* **WHAT YOU ARE ASKED TO DO**: Go through the records and restate them word for word, omitting images.

Data records

= = = =

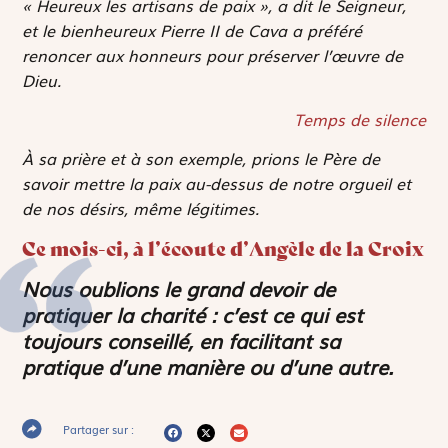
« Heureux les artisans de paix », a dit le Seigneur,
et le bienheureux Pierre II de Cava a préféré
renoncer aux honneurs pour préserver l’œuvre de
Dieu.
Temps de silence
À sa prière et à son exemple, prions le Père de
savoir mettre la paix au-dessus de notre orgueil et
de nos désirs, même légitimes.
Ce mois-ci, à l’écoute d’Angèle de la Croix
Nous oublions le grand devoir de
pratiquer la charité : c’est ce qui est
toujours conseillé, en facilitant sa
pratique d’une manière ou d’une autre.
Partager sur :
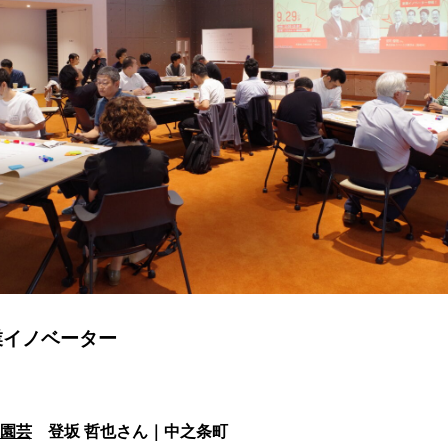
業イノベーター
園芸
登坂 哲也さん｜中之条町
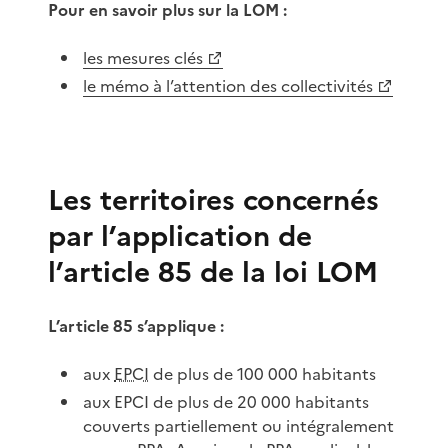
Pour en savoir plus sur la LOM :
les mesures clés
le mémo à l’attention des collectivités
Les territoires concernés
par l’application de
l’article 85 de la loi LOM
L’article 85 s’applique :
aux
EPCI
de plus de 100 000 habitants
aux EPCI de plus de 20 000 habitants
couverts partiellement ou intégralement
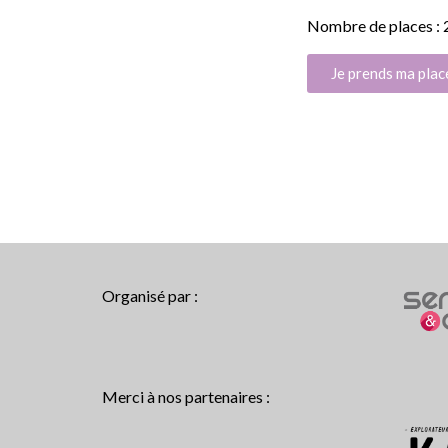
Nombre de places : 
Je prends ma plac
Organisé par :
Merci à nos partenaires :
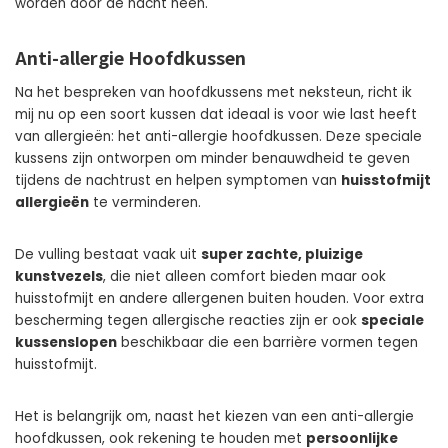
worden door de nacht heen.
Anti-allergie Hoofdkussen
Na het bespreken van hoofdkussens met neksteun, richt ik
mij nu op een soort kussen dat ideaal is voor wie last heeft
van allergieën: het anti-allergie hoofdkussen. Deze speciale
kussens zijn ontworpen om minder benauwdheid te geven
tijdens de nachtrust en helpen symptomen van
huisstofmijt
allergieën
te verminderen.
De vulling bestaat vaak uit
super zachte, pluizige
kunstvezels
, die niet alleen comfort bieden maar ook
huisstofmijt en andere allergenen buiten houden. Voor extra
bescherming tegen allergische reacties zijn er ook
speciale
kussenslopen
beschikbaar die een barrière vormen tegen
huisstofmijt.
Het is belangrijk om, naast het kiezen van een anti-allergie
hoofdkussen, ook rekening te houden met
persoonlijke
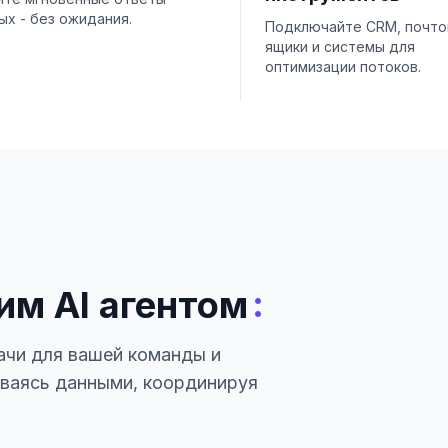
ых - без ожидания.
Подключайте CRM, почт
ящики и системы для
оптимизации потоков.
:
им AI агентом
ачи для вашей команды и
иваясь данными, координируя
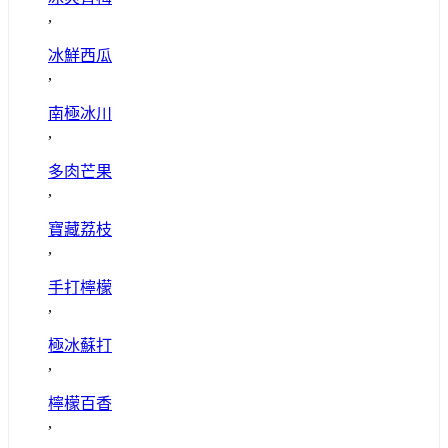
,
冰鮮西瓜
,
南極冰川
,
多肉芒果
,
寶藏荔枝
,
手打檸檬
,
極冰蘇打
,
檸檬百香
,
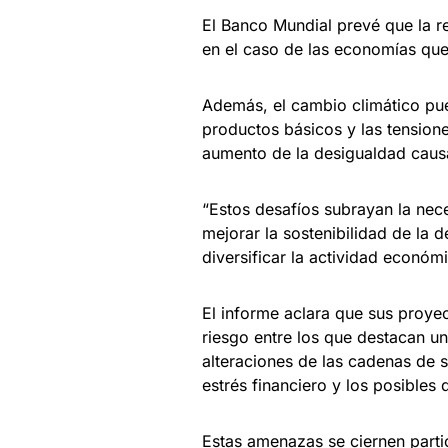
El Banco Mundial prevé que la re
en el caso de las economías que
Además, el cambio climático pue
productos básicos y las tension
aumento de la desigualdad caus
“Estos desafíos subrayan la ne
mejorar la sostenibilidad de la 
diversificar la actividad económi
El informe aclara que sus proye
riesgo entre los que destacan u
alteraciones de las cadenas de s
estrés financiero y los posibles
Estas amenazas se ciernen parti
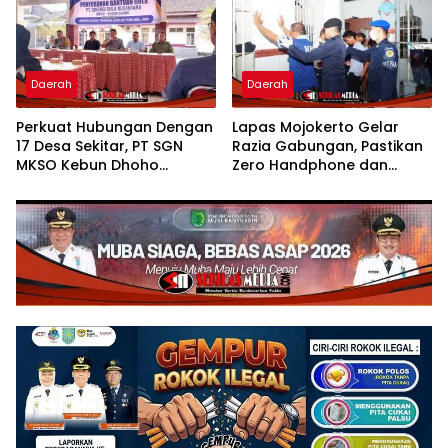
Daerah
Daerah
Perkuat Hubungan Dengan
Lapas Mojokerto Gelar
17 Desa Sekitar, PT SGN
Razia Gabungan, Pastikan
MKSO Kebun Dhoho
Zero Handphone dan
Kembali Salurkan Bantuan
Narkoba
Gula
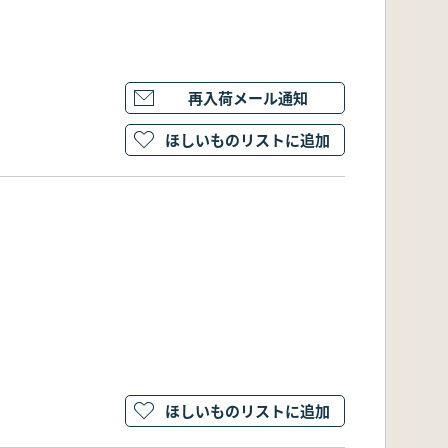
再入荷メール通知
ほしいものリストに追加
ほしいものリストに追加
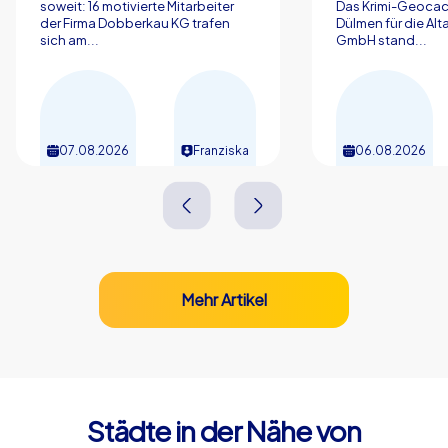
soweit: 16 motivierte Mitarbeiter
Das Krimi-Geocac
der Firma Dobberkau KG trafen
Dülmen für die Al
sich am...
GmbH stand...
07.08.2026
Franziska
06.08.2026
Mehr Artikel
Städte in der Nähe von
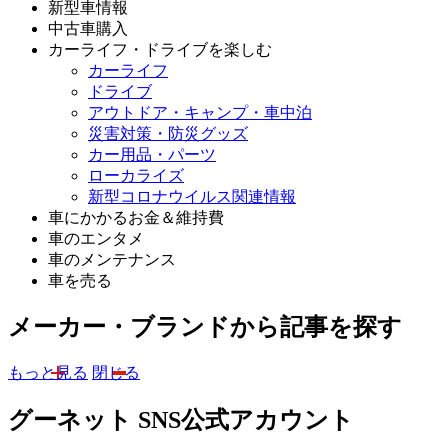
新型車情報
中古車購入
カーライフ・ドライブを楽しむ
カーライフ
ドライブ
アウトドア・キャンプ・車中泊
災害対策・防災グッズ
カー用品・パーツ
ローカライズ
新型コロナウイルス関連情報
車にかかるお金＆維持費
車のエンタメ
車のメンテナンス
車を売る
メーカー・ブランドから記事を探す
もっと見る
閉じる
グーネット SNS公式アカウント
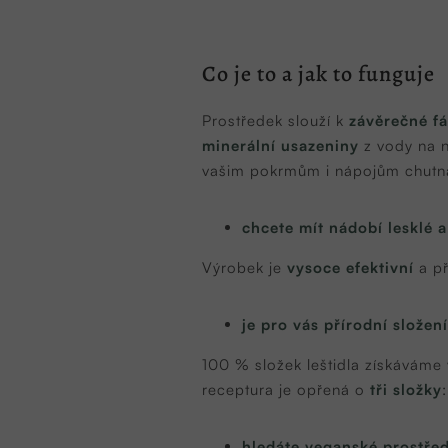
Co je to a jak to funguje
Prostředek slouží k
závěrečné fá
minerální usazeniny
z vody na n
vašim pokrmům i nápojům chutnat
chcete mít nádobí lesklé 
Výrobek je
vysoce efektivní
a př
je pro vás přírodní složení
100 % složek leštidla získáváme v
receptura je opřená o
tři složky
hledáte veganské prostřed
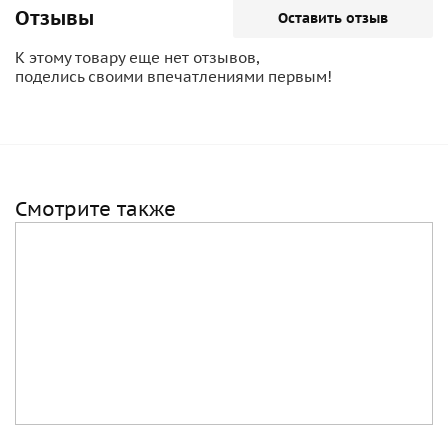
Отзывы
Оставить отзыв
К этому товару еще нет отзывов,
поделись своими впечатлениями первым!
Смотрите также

= = = =

* **RESPONSE BELOW**:
« Heureux les artisans de paix », a dit le Seigneur,
et le bienheureux Pierre II de Cava a préféré
renoncer aux honneurs pour préserver l’œuvre de
Dieu.
Temps de silence
À sa prière et à son exemple, prions le Père de
savoir mettre la paix au-dessus de notre orgueil et
de nos désirs, même légitimes.
Ce mois-ci, à l’écoute d’Angèle de la Croix
Nous oublions le grand devoir de
pratiquer la charité : c’est ce qui est
toujours conseillé, en facilitant sa
pratique d’une manière ou d’une autre.
Partager sur :
業イノベーター
園芸
登坂 哲也さん｜中之条町
Pour en savoir plus sur la LOM :
les mesures clés
le mémo à l’attention des collectivités
Les territoires concernés
par l’application de
l’article 85 de la loi LOM
L’article 85 s’applique :
aux
EPCI
de plus de 100 000 habitants
aux EPCI de plus de 20 000 habitants
couverts partiellement ou intégralement
Nombre de places : 
Je prends ma plac
Organisé par :
Merci à nos partenaires :
worden door de nacht heen.
Anti-allergie Hoofdkussen
Na het bespreken van hoofdkussens met neksteun, richt ik
mij nu op een soort kussen dat ideaal is voor wie last heeft
van allergieën: het anti-allergie hoofdkussen. Deze speciale
kussens zijn ontworpen om minder benauwdheid te geven
tijdens de nachtrust en helpen symptomen van
huisstofmijt
allergieën
te verminderen.
De vulling bestaat vaak uit
super zachte, pluizige
kunstvezels
, die niet alleen comfort bieden maar ook
huisstofmijt en andere allergenen buiten houden. Voor extra
bescherming tegen allergische reacties zijn er ook
speciale
kussenslopen
beschikbaar die een barrière vormen tegen
huisstofmijt.
Het is belangrijk om, naast het kiezen van een anti-allergie
hoofdkussen, ook rekening te houden met
persoonlijke
ых - без ожидания.
Подключайте CRM, почт
ящики и системы для
оптимизации потоков.
:
им AI агентом
ачи для вашей команды и
иваясь данными, координируя
,
冰鮮西瓜
,
南極冰川
,
多肉芒果
,
寶藏荔枝
,
手打檸檬
,
極冰蘇打
,
檸檬百香
,
El Banco Mundial prevé que la re
en el caso de las economías que
Además, el cambio climático pue
productos básicos y las tension
aumento de la desigualdad caus
“Estos desafíos subrayan la ne
mejorar la sostenibilidad de la 
diversificar la actividad económi
El informe aclara que sus proye
riesgo entre los que destacan u
alteraciones de las cadenas de s
estrés financiero y los posibles
Estas amenazas se ciernen parti
Daerah
Daerah
Perkuat Hubungan Dengan
Lapas Mojokerto Gelar
17 Desa Sekitar, PT SGN
Razia Gabungan, Pastikan
MKSO Kebun Dhoho
Zero Handphone dan
Kembali Salurkan Bantuan
Narkoba
Gula
再入荷メール通知
ほしいものリストに追加
ほしいものリストに追加
soweit: 16 motivierte Mitarbeiter
Das Krimi-Geocac
der Firma Dobberkau KG trafen
Dülmen für die Al
sich am...
GmbH stand...
07.08.2026
Franziska
06.08.2026
Mehr Artikel
Städte in der Nähe von
新型車情報
中古車購入
カーライフ・ドライブを楽しむ
カーライフ
ドライブ
アウトドア・キャンプ・車中泊
災害対策・防災グッズ
カー用品・パーツ
ローカライズ
新型コロナウイルス関連情報
車にかかるお金＆維持費
車のエンタメ
車のメンテナンス
車を売る
メーカー・ブランドから記事を探す
もっと見る
閉じる
グーネット SNS公式アカウント
Co je to a jak to funguje
Prostředek slouží k
závěrečné fá
minerální usazeniny
z vody na n
vašim pokrmům i nápojům chutnat
chcete mít nádobí lesklé 
Výrobek je
vysoce efektivní
a př
je pro vás přírodní složení
100 % složek leštidla získáváme v
receptura je opřená o
tři složky
hledáte veganské prostřed
Отзывы
Оставить отзыв
К этому товару еще нет отзывов,
поделись своими впечатлениями первым!
Смотрите также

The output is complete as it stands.